Is there a light at the end of the tunnel? Maybe. The latest overture by MLB management is an idea that is not awesome, but not terrible either — a brand new streaming service that will carry home-market games alongside MLB.tv which will carry out-of-market (read: you don’t care about these) games. The New York Post reports that even the NBA and NHL might get in on the action and give you year-round sports. To make this work, MLB will offer partial revenues to RSNs to make up for lost subscriber numbers. Meanwhile, in theory, the streamed broadcasts would be the same as the TV broadcasts, commercials, and all.
Unfortunately, in order for this to work, let’s round up the number of entities with which the MLB will need to negotiate:
Perfect. That shouldn’t be a problem at all. Coming in 2023. Maybe.
Streaming services could actually be better than blackouts
I will repeat again that I am not an expert on negotiating broadcast rights contracts, but MLB has one killer card to play in these negotiations — data. When you consider the kind of data MLB and RSNs could harvest from individuals streaming games, it can become super tempting. That’s not great for sports fans who in addition to watching commercials are also paying a subscription while at the same time “becoming the product” as the saying goes. With that data, MLB and RSNs could get an even better idea of just who is watching games, for how long, when they’re tuning out, and more.

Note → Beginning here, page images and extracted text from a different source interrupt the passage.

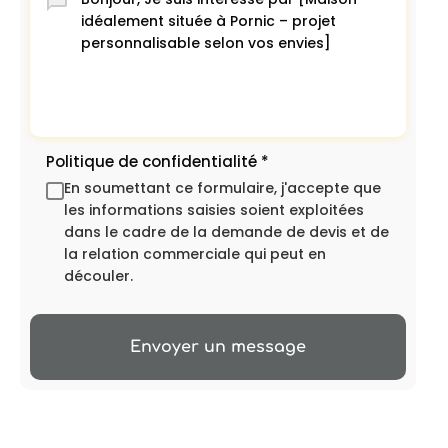
Politique de confidentialité
*
En soumettant ce formulaire, j'accepte que
les informations saisies soient exploitées
dans le cadre de la demande de devis et de
la relation commerciale qui peut en
découler.
Envoyer un message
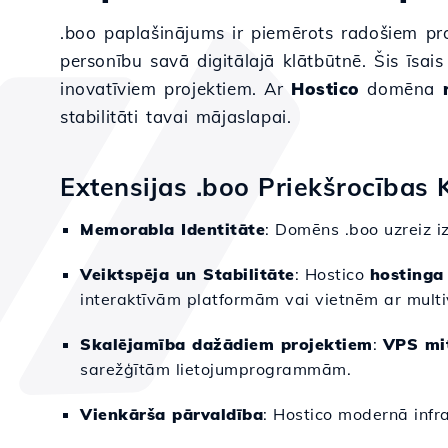
.boo paplašinājums ir piemērots radošiem proje
personību savā digitālajā klātbūtnē. Šis īsa
inovatīviem projektiem. Ar
Hostico
domēna
stabilitāti tavai mājaslapai.
Extensijas .boo Priekšrocības 
Memorabla Identitāte
: Domēns .boo uzreiz iz
Veiktspēja un Stabilitāte
: Hostico
hostinga
interaktīvām platformām vai vietnēm ar multi
Skalējamība dažādiem projektiem
:
VPS mi
sarežģītām lietojumprogrammām.
Vienkārša pārvaldība
: Hostico modernā infr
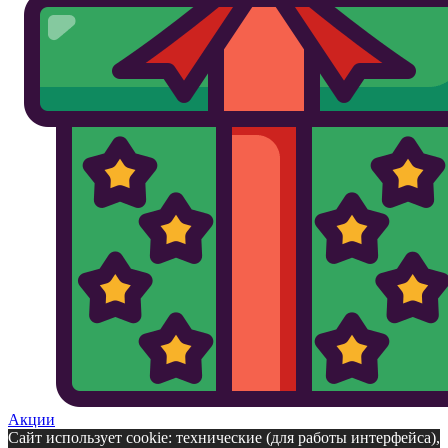
Акции
Сайт использует cookie: технические (для работы интерфейса),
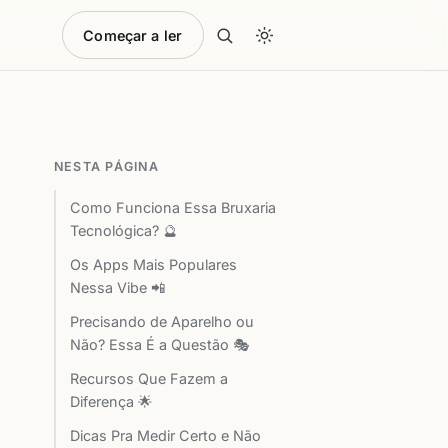
Começar a ler
NESTA PÁGINA
Como Funciona Essa Bruxaria
Tecnológica? 🔮
Os Apps Mais Populares
Nessa Vibe 📲
Precisando de Aparelho ou
Não? Essa É a Questão 🎭
Recursos Que Fazem a
Diferença 🌟
Dicas Pra Medir Certo e Não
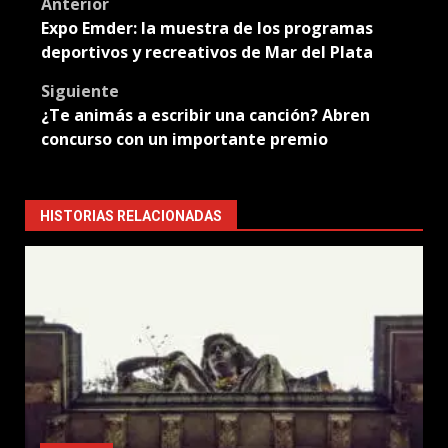
Post
Anterior
Expo Emder: la muestra de los programas
navigation
deportivos y recreativos de Mar del Plata
Siguiente
¿Te animás a escribir una canción? Abren
concurso con un importante premio
HISTORIAS RELACIONADAS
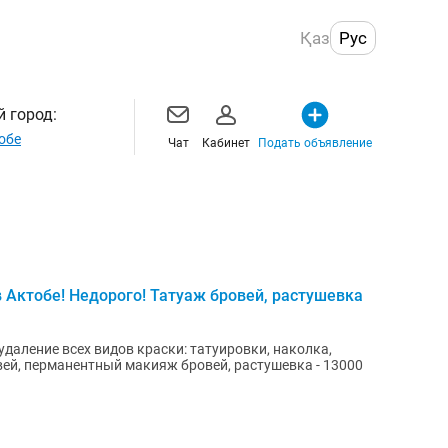
Қаз
Рус
 город:
обе
Чат
Кабинет
Подать объявление
 Актобе! Недорого! Татуаж бровей, растушевка
удаление всех видов краски: татуировки, наколка,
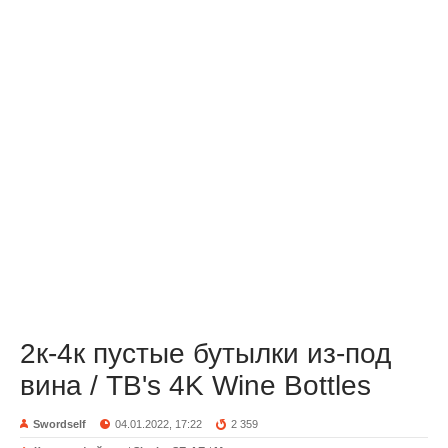
2к-4к пустые бутылки из-под
вина / TB's 4K Wine Bottles
Swordself
04.01.2022, 17:22
2 359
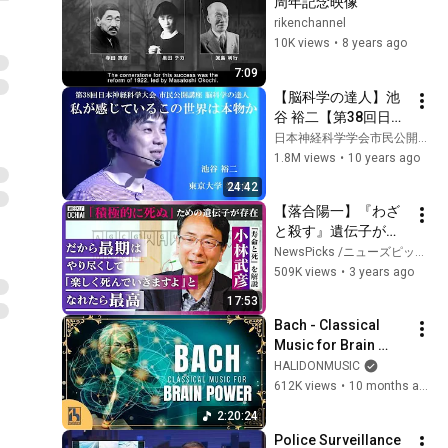
周年記念映像
rikenchannel
10K views
•
8 years ago
7:09
【脳科学の達人】池
谷 裕二【第38回日本
神経科学大会 市民公
日本神経科学学会市民公開企画
開講座】
1.8M views
•
10 years ago
24:42
【落合陽一】『わざ
と殺す』遺伝子が存
在！「人類が長生き
NewsPicks /ニューズピックス
なのは“毛”がなくな
509K views
•
3 years ago
ったから」“寿命と
17:53
死”をベストセラー生
Bach - Classical 
物学者が解説！なぜ
Music for Brain 
『必ず』死ぬ？ゲノ
Power
HALIDONMUSIC
ムが明かす『進化の
612K views
•
10 months ago
謎』と生きる意味
「老害と言うが…」
2:20:24
Police Surveillance 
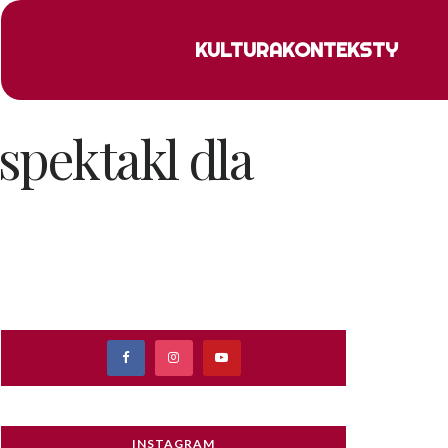
KULTURA
KONTEKSTY
spektakl dla
INSTAGRAM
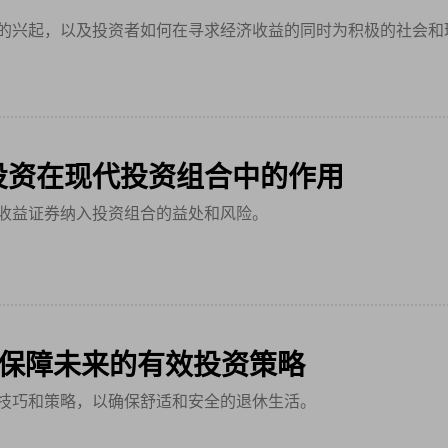
的兴起，以及投资者如何在寻求经济收益的同时为积极的社会和
投资在现代投资组合中的作用
收益证券纳入投资组合的益处和风险。
 保障未来的有效投资策略
技巧和策略，以确保舒适和安全的退休生活。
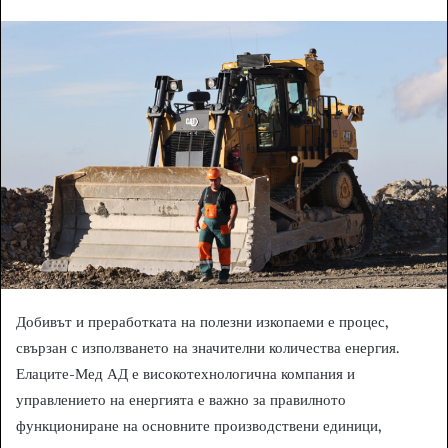
n
d
a
n
e
m
a
i
l
Добивът и преработката на полезни изкопаеми е процес,
свързан с използването на значителни количества енергия.
Елаците-Мед АД е високотехнологична компания и
управлението на енергията е важно за правилното
функциониране на основните производствени единици,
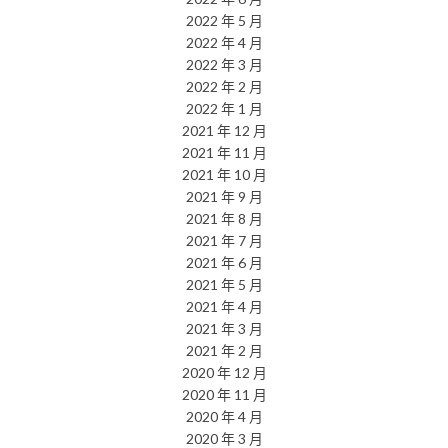
2022 年 5 月
2022 年 4 月
2022 年 3 月
2022 年 2 月
2022 年 1 月
2021 年 12 月
2021 年 11 月
2021 年 10 月
2021 年 9 月
2021 年 8 月
2021 年 7 月
2021 年 6 月
2021 年 5 月
2021 年 4 月
2021 年 3 月
2021 年 2 月
2020 年 12 月
2020 年 11 月
2020 年 4 月
2020 年 3 月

Apple might have something to say about that of course, with a slew of Friday games this season. And Peacock has some games — on Sunday mornings. But subscription services require accounts, and accounts mean data. As a fan, I can’t say I’m thrilled having another organization buy and sell me like a prized sheep, but if it allows me to watch my beloved Cubbies, it’s a sacrifice I’m willing to make. As a cord-cutter, live sports is my last headache. I’d wager there are a lot of people who feel the same.
What I know is that if MLB wants to get to the eyes of young fans, MLB needs to go where those fans are watching. Kids are streaming, and if MLB wants kids to be able to watch, get interested, grow up, and become season ticket holders, it’s going to have to figure this out soon. Fans like me are getting impatient.